Kenyan President Uhuru Kenyatta and six members of his family secretly owned a network of offshore companies, according to an investigation published on Sunday.

The Pandora Papers investigation involving some 600 journalists is based on the leak of some 11.9 million documents from 14 law firms and service providers in Panama and the British Virgin Islands (BVI) and other tax havens.

Kenyatta and his six family members have been linked to 13 offshore companies. The offshore investments, including a company with stocks and bonds worth $30 million, were found in the documents analyzed by the International Consortium of Investigative Journalists (ICIJ) and other news organizations.

The documents show that a foundation called Varies was set up in 2003 in Panama. Kenyatta’s mother Ngina was named as the first benefactor with Kenyatta himself as the second benefactor, who would inherit it after Ngina’s death.

It is not known the purpose of the foundation and the value of its assets. It is also not known if Kenyatta knew about the foundation, which was set up at a time he had lost the 2002 presidential election to opposition candidate Mwai Kibaki.

Daniel arap Moi, a friend of the Kenyattas, was the outgoing president. A 2014 report by Kroll cited by BBC claimed that the family of Moi moved money out of the country.

The Kenyatta family is known in Kenya for its various business interests in hotels, insurance, transport, farming, land ownership and the media.

The documents cited by the ICIJ show that the Kenyatta family established their political and business interests during the rule of Kenya’s first president, Jomo Kenyatta. Jomo’s fourth wife Ngina helped expand the family’s business interests after Jomo’s death.

Per the documents, Ngina and her two daughters, Kristina and Anna, set up an offshore company in 1999 called Milrun International Limited, which was incorporated in the British Virgin Islands.

Ngina and her daughters were advised by international wealth experts from the Swiss bank, Union Bancaire Privée (UBP), according to ICIJ. The Swiss bank recruited Alcogal, a Panamanian law firm that sets up and runs offshore companies.

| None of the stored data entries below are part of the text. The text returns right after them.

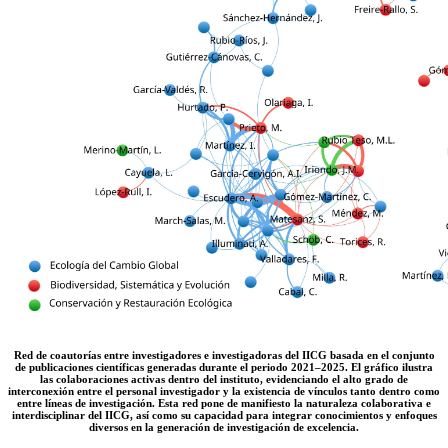
Red de coautorías entre investigadores e investigadoras del IICG basada en el conjunto
de publicaciones científicas generadas durante el periodo 2021–2025. El gráfico ilustra
las colaboraciones activas dentro del instituto, evidenciando el alto grado de
interconexión entre el personal investigador y la existencia de vínculos tanto dentro como
entre líneas de investigación. Esta red pone de manifiesto la naturaleza colaborativa e
interdisciplinar del IICG, así como su capacidad para integrar conocimientos y enfoques
diversos en la generación de investigación de excelencia.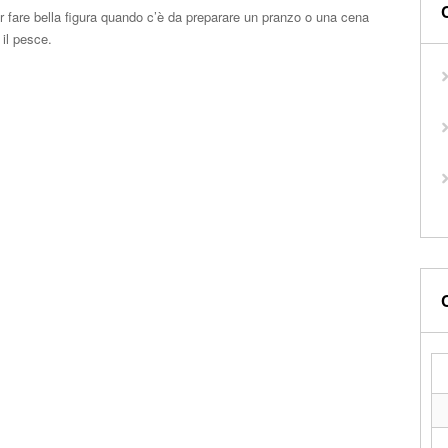
er fare bella figura quando c’è da preparare un pranzo o una cena
 il pesce.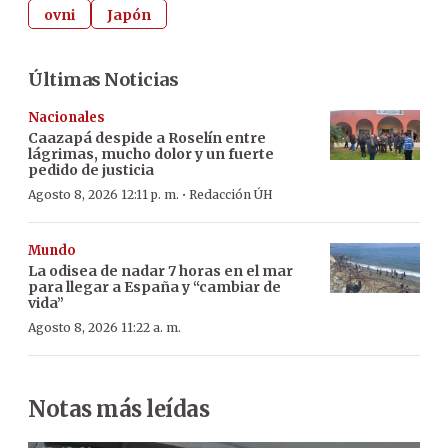
ovni
Japón
Últimas Noticias
Nacionales
Caazapá despide a Roselín entre
lágrimas, mucho dolor y un fuerte
pedido de justicia
·
Agosto 8, 2026 12:11 p. m.
Redacción ÚH
Mundo
La odisea de nadar 7 horas en el mar
para llegar a España y “cambiar de
vida”
Agosto 8, 2026 11:22 a. m.
Notas más leídas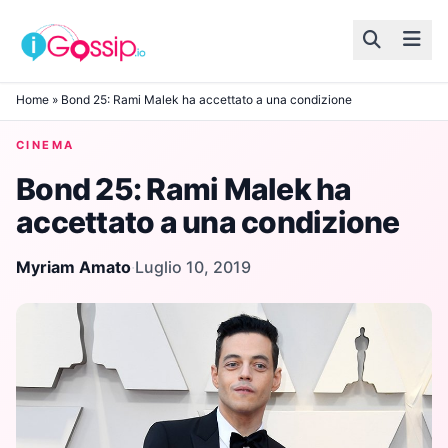
Skip to content
Home
»
Bond 25: Rami Malek ha accettato a una condizione
CINEMA
Bond 25: Rami Malek ha
accettato a una condizione
Myriam Amato
·
Luglio 10, 2019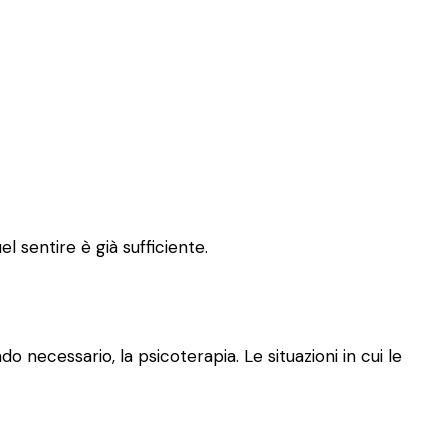
l sentire è già sufficiente.
o necessario, la psicoterapia. Le situazioni in cui le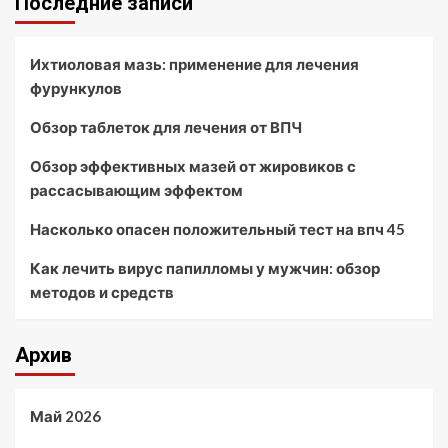
Последние записи
Ихтиоловая мазь: применение для лечения
фурункулов
Обзор таблеток для лечения от ВПЧ
Обзор эффективных мазей от жировиков с
рассасывающим эффектом
Насколько опасен положительный тест на впч 45
Как лечить вирус папилломы у мужчин: обзор
методов и средств
Архив
Май 2026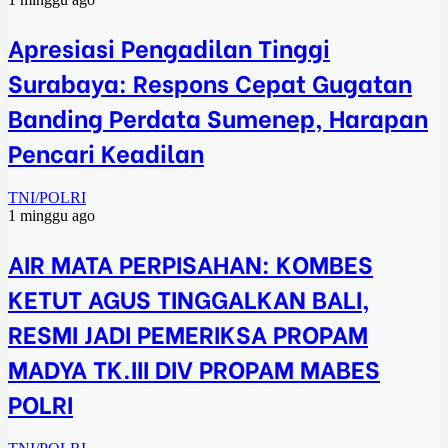
Apresiasi Pengadilan Tinggi
Surabaya: Respons Cepat Gugatan
Banding Perdata Sumenep, Harapan
Pencari Keadilan
TNI/POLRI
1 minggu ago
AIR MATA PERPISAHAN: KOMBES
KETUT AGUS TINGGALKAN BALI,
RESMI JADI PEMERIKSA PROPAM
MADYA TK.III DIV PROPAM MABES
POLRI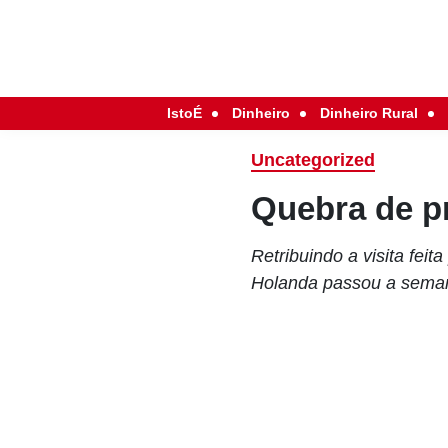
IstoÉ
Dinheiro
Dinheiro Rural
Uncategorized
Quebra de p
Retribuindo a visita fei
Holanda passou a seman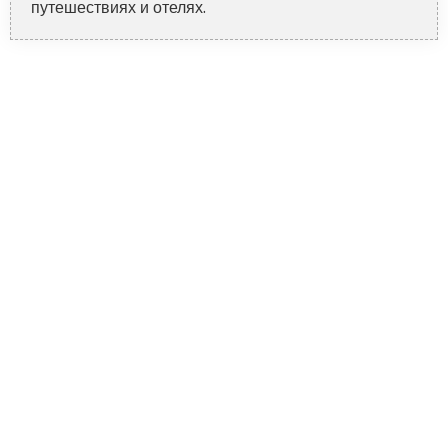
путешествиях и отелях.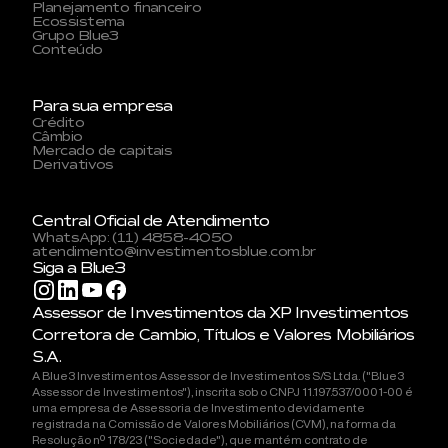
Planejamento financeiro
Ecossistema
Grupo Blue3
Conteúdo
Para sua empresa
Crédito
Câmbio
Mercado de capitais
Derivativos
Central Oficial de Atendimento
WhatsApp: (11) 4858-4050
atendimento@investimentosblue.com.br
Siga a Blue3
Assessor de Investimentos da XP Investimentos
Corretora de Cambio, Títulos e Valores Mobiliários
S.A.
A Blue3 Investimentos Assessor de Investimentos S/S Ltda. ("Blue3
Assessor de Investimentos"), inscrita sob o CNPJ 11.197.537/0001-00 é
uma empresa de Assessoria de Investimento devidamente
registrada na Comissão de Valores Mobiliários (CVM), na forma da
Resolução nº 178/23 ("Sociedade"), que mantém contrato de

The Swiss advisers referred to the Kenyattas with the code “client 13173”, per invoices from Alcogal to the bank cited by the ICIJ. Alcogal made available a registered office for Milrun in the British Virgin Islands, with staff members that were made to act as the company’s official directors.

“The result was an entirely anonymous company that could not be traced back to the Kenyatta family,” BBC writes.

Ngina and her daughters allegedly used the company to buy an apartment in central London, which is now estimated to be worth close to $1.3 million. Records also show that Union Bancaire Privée helped manage a foundation for Uhuru’s brother, Muhoho.

Setting up offshore entities is not illegal, but some have been used as means to avoid taxes and divert money. There is no evidence that the Kenyatta family stole or hid state assets in their offshore companies, according to the investigation.

Kenyatta, who has vowed to fight corruption, has said he would “respond comprehensively” to the leak as soon as he returned from a state visit abroad, BBC reported.

The Pandora Papers are the latest in a series of mass ICIJ leaks of financial documents exposing the secret offshore affairs of 35 world leaders, politicians, billionaires, celebrities and business leaders.